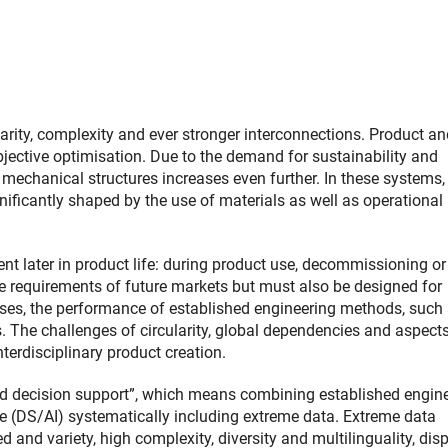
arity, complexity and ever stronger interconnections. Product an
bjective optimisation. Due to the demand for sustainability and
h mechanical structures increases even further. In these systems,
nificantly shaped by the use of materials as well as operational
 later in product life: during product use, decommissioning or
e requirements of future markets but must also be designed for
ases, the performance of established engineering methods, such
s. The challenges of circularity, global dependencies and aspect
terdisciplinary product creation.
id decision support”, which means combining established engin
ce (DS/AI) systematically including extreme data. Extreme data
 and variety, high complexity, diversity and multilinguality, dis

WHAT TO PRODUCE =>
Retype the listing exactly. Leave out its pictures.

OUTPUT FOR THIS TASK =>
arity, complexity and ever stronger interconnections. Product an
bjective optimisation. Due to the demand for sustainability and
h mechanical structures increases even further. In these systems,
nificantly shaped by the use of materials as well as operational
 later in product life: during product use, decommissioning or
e requirements of future markets but must also be designed for
ases, the performance of established engineering methods, such
s. The challenges of circularity, global dependencies and aspect
terdisciplinary product creation.
id decision support”, which means combining established engin
ce (DS/AI) systematically including extreme data. Extreme data
 and variety, high complexity, diversity and multilinguality, dis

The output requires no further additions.